Everything Must Go
by Emily Livingstone
Laura reached into the purse and unfolded the wallet with a practiced hand. She removed the cash.
Her phone trumpeted an alert. A sale. Someone was getting a steal: her mother’s antique bowl, a prized possession of Grammy Lola’s. Sold for $25. No reserve. Laura had other items listed, too: the blue cable-knit sweater that her mother wore for casual gatherings, the watercolor that hung in the bathroom, a silver ashtray, and a photo album of Laura’s baby pictures. Ten people were watching the album. People were freaks.
“Why is the television on?” her mother called from the den. “Who left it on?”
Laura shut it off.
Her mother said, “Where’s Charlie?”
“Charlie’s going to be on television,” Laura said. “He saved a child from drowning.”
“On television? My Charlie. Turn it on.”
Her mother focused on the screen as it flashed with people running, people eating disgusting pizza, and people looking grim because “the Shingles virus is already inside” them.
Sometimes, Laura said Charlie was at work. Sometimes, he was at the library. Once, he was cheating on his wife with a bimbo in a cheap motel. Once, Laura told the truth: that her precious brother was dead. Her mother had cried for an hour and broken things. She’d suddenly remembered Laura’s name and cursed her.
Well, she could curse all she wanted. Her life was disappearing around her: past, present, and future.
“Will you get my purse?”
“Sure, Mom.”
Her mother checked her wallet. “I need to go out.
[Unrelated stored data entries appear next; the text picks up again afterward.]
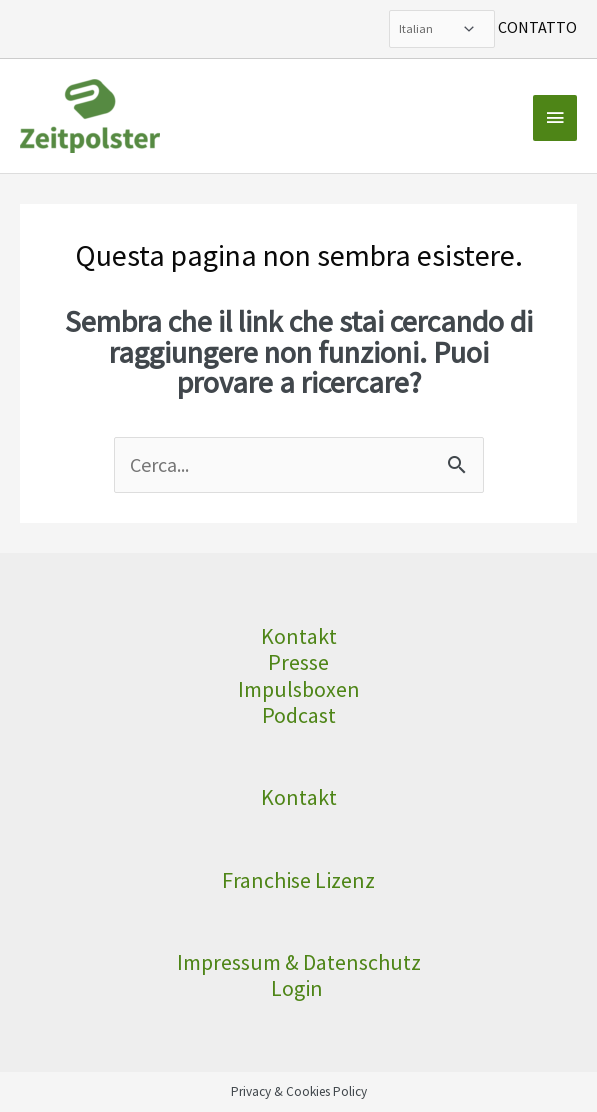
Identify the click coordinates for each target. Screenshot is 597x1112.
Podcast (299, 715)
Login (299, 988)
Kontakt (299, 636)
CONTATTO (537, 27)
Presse (298, 662)
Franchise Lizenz (298, 880)
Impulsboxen (299, 689)
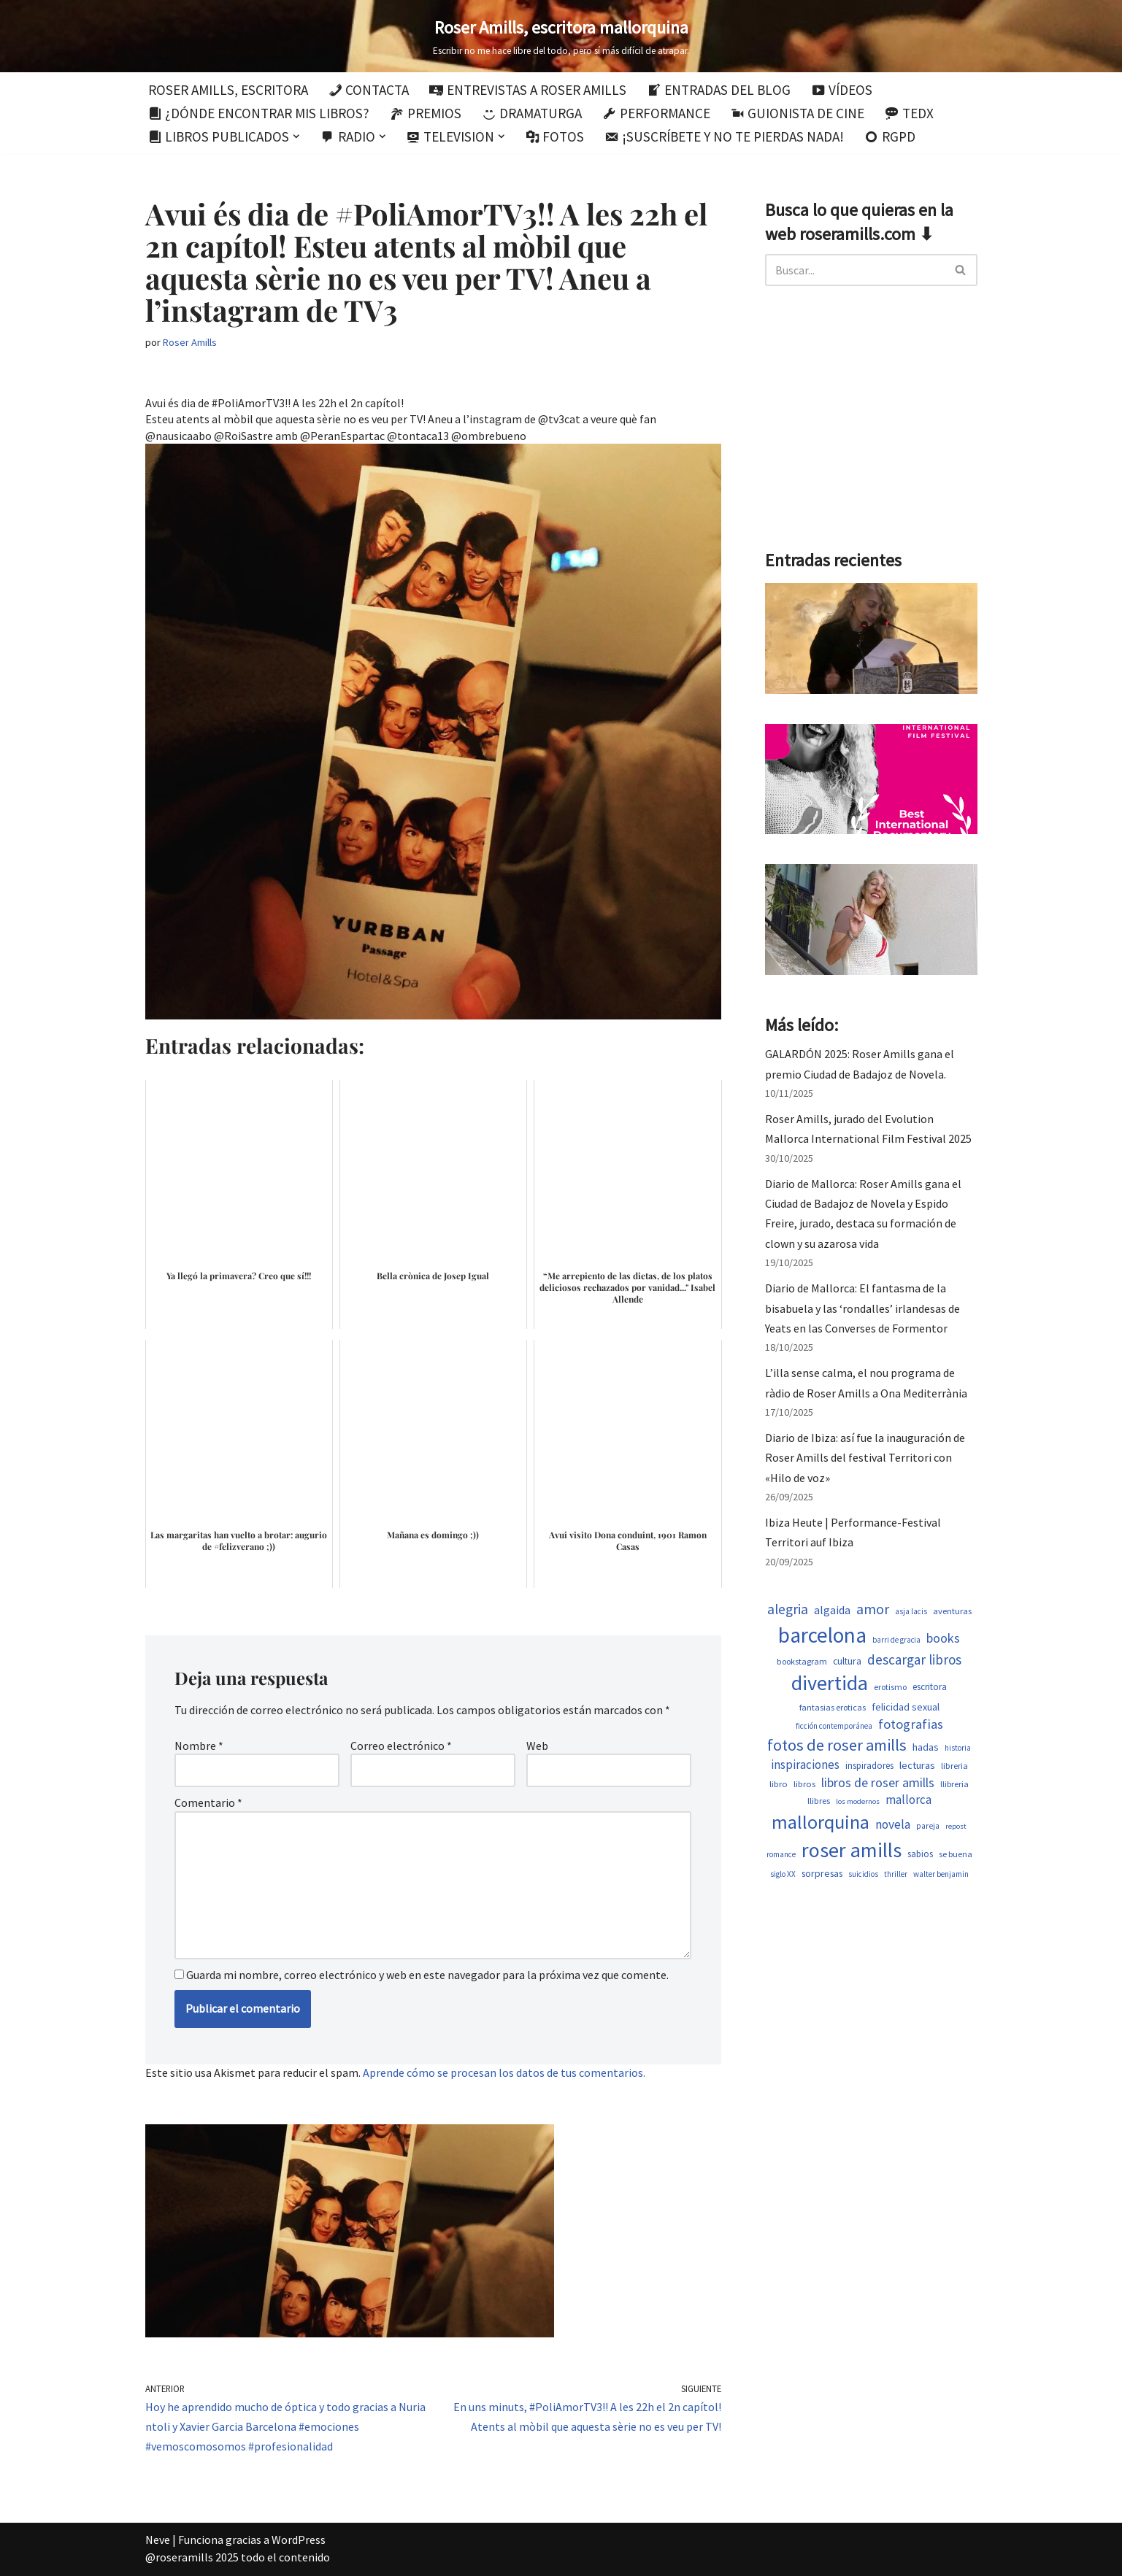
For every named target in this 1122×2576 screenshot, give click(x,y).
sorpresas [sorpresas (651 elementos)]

I need to get things.”
“Sure, we will.”
“Where’s Charlie?”
“At the playground, on the monkey bars.”
“What would he be doing there?”
Laura walked away. She started packaging the bowl, surrounding it in bubble wrap and newspaper. She made out the address label and closed up the box.
There was a little rush of satisfaction.
Then there was a pang of anxiety. All her eBay auctions but one would end in an hour. The last auction would end in three.
It was time to get ready. She took the two diaries, hers and her mother’s, and laid them in bubble wrap, ready to ship. She took a Polaroid of herself with Charlie’s old camera, and put that on top. Flipping open her laptop, she checked the posting.
“What My Mother Has Forgotten and I Haven’t.” Description: two diaries, one Polaroid.
She left the computer open to the page and went to the kitchen. She plugged in the blender. She dumped in the raspberries and strawberries from the crisper drawer. She added all the pills from her mother’s bottle with its myriad warning labels. Hand over the lid, she pressed “Pulse,” and it became a sickening, bloody-looking mess. She added ice. More grinding. Laura stuck it in the fridge. Not yet. Not until the packages were ready.
She texted the boy down the street who did errands for her: Packages to go out. Will leave them on porch with your cash in envelope. Must go out today. Thanks.
There were already five watchers and one bid: $2.63. Why $2.63? Laura scratched at her wrist, an old habit. $2.63 for the story of the day she came to her mother, when she was only fifteen, with a problem—nausea, a test, the deep need of a daughter for her mother. The day her mother brought her to get it taken care of. The day her mother stopped looking at her straight-on. They’d both written about it. It was something Laura had picked up from her mother—the driving need to document in secret all that occurred. She’d thought—surely her mother hadn’t really stop loving her—she’d hoped—but then she’d read the entry from that day. Laura to doctor’s. That was all it said. The next day: Laura unbearably weepy today. Sent her to her room. Then, nothing. No mention of Laura in the diaries again. Ever.
Laura looked at the screen. A new bid: $14.99. Two hours and twelve minutes to go. There was a reserve of $25.01, and she wasn’t going to let it go for less than that. If someone wanted to read this—to try to piece it together like a detective on a 48 Hours episode—there should be a price, and it should be more than a stupid bowl. God knows, there was a price for Laura, and there would be for her mother. Two hours and ten minutes to go.